People continually underestimate the power of the narrative.

Humans want to see things in terms of stories, of drama, heroes, and so forth. Even if the underlying history doesn't fit the narrative, allowance will be made so that it does. The story wins out over all else.

This is why the internet meme is so powerful. Nobody steals your kidneys and leaves you in a bathtub, but it makes for a helluva great story. Bill Gates isn't giving away money for emails, but wouldn't it be awesome if he was? I could probably put together a list of 100 Hollywood movies that purposefully destroy the truth just in order to sell more movie tickets. And people love it. (sidebar: "Big Fish" is a great movie about this topic) Movies will even go to great lengths to reassure you that they are telling a true story -- then bullshit the hell out of you.

People know that they're stretching and murdering the truth, but guess what? They don't care. A good story is much more interesting than what actually happened, or some cold collection of facts.

And I think 3 centuries is being generous. Most times this begins way before the people involved die. There are many people alive today trying to restore in the public's mind what actually happened, instead of what the public believes happened through consuming some terrific story.


yep. see "made to stick"


I think history should be rewritten. The great leaders of the past like Napoleon or Columbus (http://theoatmeal.com/comics/columbus_day) should be portrayed for what they were, blood thirsty psychopaths. Emphasis in history lessons should be on science and art, not war and conquest.


The real lesson is that humans are tribal and can classify people outside their tribes as something lesser. It's a fundamental and frightening part of our nature; the average human has the capacity to be cruel and brutal. That is the banality of evil. It's not just European great leaders, it's everyone, and it's fueled by the same underlying tendency that creates smartphone brand fanatics.


Emphasis in history should be on those events that made a large impact.

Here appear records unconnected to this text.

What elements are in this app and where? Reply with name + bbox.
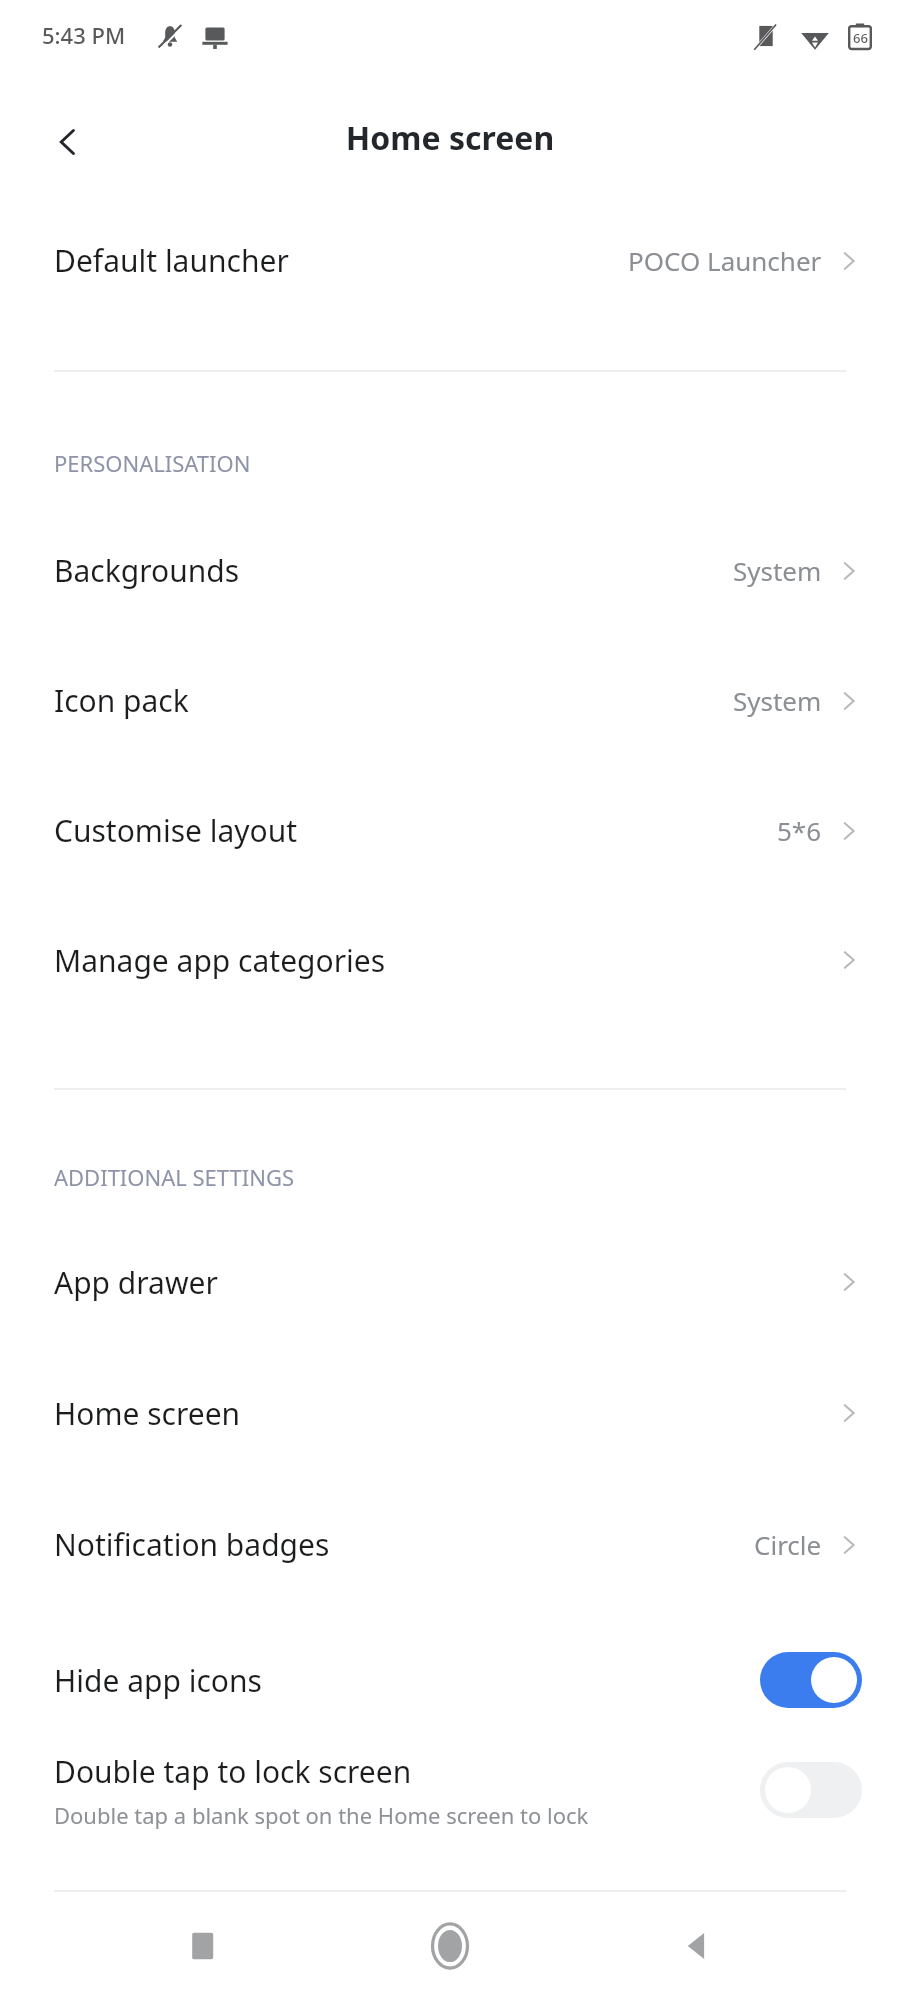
staticText: Backgrounds — [54, 550, 240, 591]
button[interactable]: App drawer — [0, 1232, 900, 1332]
staticText: Home screen — [54, 1393, 241, 1434]
staticText: Notification badges — [54, 1524, 330, 1565]
staticText: Double tap to lock screen — [54, 1751, 412, 1792]
button[interactable]: Default launcher — [0, 210, 900, 310]
staticText: Home screen — [0, 116, 900, 160]
staticText: App drawer — [54, 1262, 218, 1303]
button[interactable]: Double tap to lock screen — [0, 1735, 900, 1845]
button[interactable]: Back — [653, 1901, 743, 1991]
staticText: 5:43 PM — [42, 20, 126, 50]
button[interactable]: Icon pack — [0, 650, 900, 750]
staticText: ADDITIONAL SETTINGS — [54, 1162, 295, 1192]
staticText: Hide app icons — [54, 1660, 262, 1701]
button[interactable]: Toggle off — [760, 1762, 862, 1818]
staticText: System — [733, 683, 822, 718]
staticText: Manage app categories — [54, 940, 386, 981]
staticText: Double tap a blank spot on the Home scre… — [54, 1800, 589, 1830]
staticText: Customise layout — [54, 810, 298, 851]
staticText: Circle — [754, 1527, 822, 1562]
staticText: POCO Launcher — [628, 243, 822, 278]
button[interactable]: Home screen — [0, 1363, 900, 1463]
button[interactable]: Manage app categories — [0, 910, 900, 1010]
button[interactable]: Recents — [158, 1901, 248, 1991]
staticText: Default launcher — [54, 240, 289, 281]
button[interactable]: Back — [26, 100, 110, 184]
staticText: PERSONALISATION — [54, 448, 251, 478]
staticText: Icon pack — [54, 680, 189, 721]
button[interactable]: Backgrounds — [0, 520, 900, 620]
button[interactable]: Home — [405, 1901, 495, 1991]
button[interactable]: Customise layout — [0, 780, 900, 880]
button[interactable]: Hide app icons — [0, 1625, 900, 1735]
staticText: 5*6 — [777, 813, 822, 848]
staticText: 66 — [853, 29, 868, 47]
button[interactable]: Notification badges — [0, 1494, 900, 1594]
button[interactable]: Toggle on — [760, 1652, 862, 1708]
staticText: System — [733, 553, 822, 588]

Would you emphasize the Dada movement over World War I? Would you focus more on the discovery of nuclear fission, rather than World War II? (For that matter, could you?)


Fair point. But too often those events are simplistically described as us vs. them, good vs. evil (with good always being us). Maybe the emphasis could be put on individual stories (e.g. Anne Frank) instead of anthropomorphising nations.


I wonder if this tendency to simplify and turn older history into myths is going to disappear or at least change dramatically starting with, say, 2nd half of the 20th century.

We record everything, we store everything. We have videos of everything.

Cleopatra, Julius Caesar and many others became legend through the retelling and deformation of their stories.

Will Barack Obama, Albert Enstein and others become legend 5 centuries from now?

Will there be a funding myth of the Gods giving the internet atop of a mountain to the prophet Berners Lee?

Would Cleopatra be a legend nowadays if we could browse her teenage posts and selfie shots on facebook?

I think myths exist to fill the gaps in our knowledge, in this case our knowledge of what actually happened to Charlemagne and Arthur. If we had detailed and completely trustworthy accounts of what those people did on a daily basis back then, with photos and videos to prove it there would be no myth, I postulate.


This tendency will not change in even the slightest way. It's not about not having the information available in the world. It's about what fits in people's heads. (It's also about the need to back up moral pronouncements with stories.)

Albert Einstein may or may not be legend five centuries from now, but he's a legend today, and we've got plenty of documentation of him (including a ritually-preserved blackboard that he filled when lecturing -- he was considered a legend before he died).


But I notice that the study of "history" changed dramatically (came into existence where previously there had been no such thing) when writing made it possible to find contemporaneous records from older societies. I wonder whether ubiquitous recording and giant databases will wreak a similar change because of the degree of contemporaneous original sources, or whether it will be fairly similar to the written record we have of "history" today -- fragmented and messy enough that it is difficult but not impossible to extract a sense of the time by careful study.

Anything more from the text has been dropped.